[for the full experience, listen to this while you read...]
I used to write out everything long-hand. When I started. Everything was just piles of words in a notebook with no rhyme or reason. I'd fill up a notebook and then put it in a drawer. Then, sometime when the mood would strike me I would go searching in the notebooks for something. If that 'something' struck me, I would fold the corner of the page.
Then put the notebook away.
Then, much later, I was around a bunch of people who wrote things and read them aloud together and I wanted to play too. I wanted to join in. Then I remembered. I have these notebooks. These notebooks are full of words, and some of them are on dog-eared pages. I will type up those dog-eared pages.
So, I typed them up. But not just typed because there were people in mind.

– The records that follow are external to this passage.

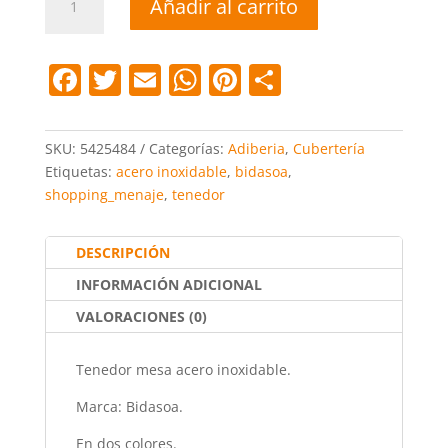
Añadir al carrito
mesa
bicolor
oro/blanco
F
T
E
W
Pi
C
gio
a
w
m
h
nt
o
bidasoa
cantidad
c
itt
ai
at
er
m
SKU:
5425484
Categorías:
Adiberia
,
Cubertería
e
er
l
s
e
p
Etiquetas:
acero inoxidable
,
bidasoa
,
shopping_menaje
,
tenedor
b
A
st
ar
o
p
tir
DESCRIPCIÓN
o
p
INFORMACIÓN ADICIONAL
k
VALORACIONES (0)
Tenedor mesa acero inoxidable.
Marca: Bidasoa.
En dos colores.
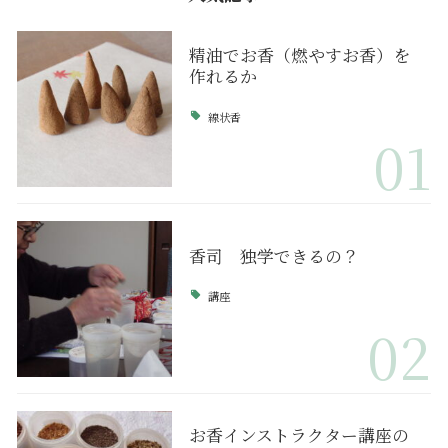
精油でお香（燃やすお香）を
作れるか
線状香
01
香司 独学できるの？
講座
02
お香インストラクター講座の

There were people I would read this to, so I fiddled this word, arranged this thought, made this image stand out, threw in this memory or that, something I would want them to know. These became poems and stories and random prose - eventually I found a notebook that was all dog-eared that seemed like it had voices in it, that became a play. My first play. The one I don't talk about or show, but I love it. Because the three voices became three characters and the three characters demanded a stage, a stage with microphones and over-sized furniture and papers falling from the sky. And they had all these words and stories that they wanted to say in front of people and they had all these things they wanted to do in front of people and I put it down into a script and we did it. Me and those people who were reading things together, just put it up in front of people.
And I'm so grateful for those people in a room reading things they wrote to one another.
And I'm so grateful that in my life there has continued to be so many rooms where people read things they wrote to each other.
But the first one. That's the one that was necessary.